*** TASK INPUTS

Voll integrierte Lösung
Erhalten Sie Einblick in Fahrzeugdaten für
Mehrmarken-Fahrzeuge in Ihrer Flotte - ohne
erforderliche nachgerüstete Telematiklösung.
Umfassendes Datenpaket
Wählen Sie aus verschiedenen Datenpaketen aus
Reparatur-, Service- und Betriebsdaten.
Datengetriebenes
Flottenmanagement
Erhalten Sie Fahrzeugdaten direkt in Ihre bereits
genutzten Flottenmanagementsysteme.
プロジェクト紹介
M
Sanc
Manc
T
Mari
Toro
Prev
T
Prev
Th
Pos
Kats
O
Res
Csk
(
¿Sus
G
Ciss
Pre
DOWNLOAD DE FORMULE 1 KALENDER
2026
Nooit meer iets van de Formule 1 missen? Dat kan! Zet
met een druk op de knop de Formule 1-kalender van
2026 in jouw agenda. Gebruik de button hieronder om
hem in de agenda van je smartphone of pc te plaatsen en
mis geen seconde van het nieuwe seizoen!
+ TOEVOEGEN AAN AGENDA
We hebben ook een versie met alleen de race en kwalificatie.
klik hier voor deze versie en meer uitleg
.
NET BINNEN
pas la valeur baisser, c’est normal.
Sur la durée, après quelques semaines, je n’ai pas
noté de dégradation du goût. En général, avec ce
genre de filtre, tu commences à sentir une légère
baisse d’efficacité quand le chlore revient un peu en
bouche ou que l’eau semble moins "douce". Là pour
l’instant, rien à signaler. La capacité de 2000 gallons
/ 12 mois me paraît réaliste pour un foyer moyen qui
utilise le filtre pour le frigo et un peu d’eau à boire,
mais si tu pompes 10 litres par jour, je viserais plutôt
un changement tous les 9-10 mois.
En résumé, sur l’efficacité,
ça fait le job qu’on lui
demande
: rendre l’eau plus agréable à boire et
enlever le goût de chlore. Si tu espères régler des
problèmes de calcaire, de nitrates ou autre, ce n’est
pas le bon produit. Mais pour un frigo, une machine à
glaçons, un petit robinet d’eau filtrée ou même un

******

### AIM OF THE EXERCISE
Please print the data above exactly as it appears.

### RESULT OF THIS EXERCISE
Voll integrierte Lösung
Erhalten Sie Einblick in Fahrzeugdaten für
Mehrmarken-Fahrzeuge in Ihrer Flotte - ohne
erforderliche nachgerüstete Telematiklösung.
Umfassendes Datenpaket
Wählen Sie aus verschiedenen Datenpaketen aus
Reparatur-, Service- und Betriebsdaten.
Datengetriebenes
Flottenmanagement
Erhalten Sie Fahrzeugdaten direkt in Ihre bereits
genutzten Flottenmanagementsysteme.
プロジェクト紹介
M
Sanc
Manc
T
Mari
Toro
Prev
T
Prev
Th
Pos
Kats
O
Res
Csk
(
¿Sus
G
Ciss
Pre
DOWNLOAD DE FORMULE 1 KALENDER
2026
Nooit meer iets van de Formule 1 missen? Dat kan! Zet
met een druk op de knop de Formule 1-kalender van
2026 in jouw agenda. Gebruik de button hieronder om
hem in de agenda van je smartphone of pc te plaatsen en
mis geen seconde van het nieuwe seizoen!
+ TOEVOEGEN AAN AGENDA
We hebben ook een versie met alleen de race en kwalificatie.
klik hier voor deze versie en meer uitleg
.
NET BINNEN
pas la valeur baisser, c’est normal.
Sur la durée, après quelques semaines, je n’ai pas
noté de dégradation du goût. En général, avec ce
genre de filtre, tu commences à sentir une légère
baisse d’efficacité quand le chlore revient un peu en
bouche ou que l’eau semble moins "douce". Là pour
l’instant, rien à signaler. La capacité de 2000 gallons
/ 12 mois me paraît réaliste pour un foyer moyen qui
utilise le filtre pour le frigo et un peu d’eau à boire,
mais si tu pompes 10 litres par jour, je viserais plutôt
un changement tous les 9-10 mois.
En résumé, sur l’efficacité,
ça fait le job qu’on lui
demande
: rendre l’eau plus agréable à boire et
enlever le goût de chlore. Si tu espères régler des
problèmes de calcaire, de nitrates ou autre, ce n’est
pas le bon produit. Mais pour un frigo, une machine à
glaçons, un petit robinet d’eau filtrée ou même un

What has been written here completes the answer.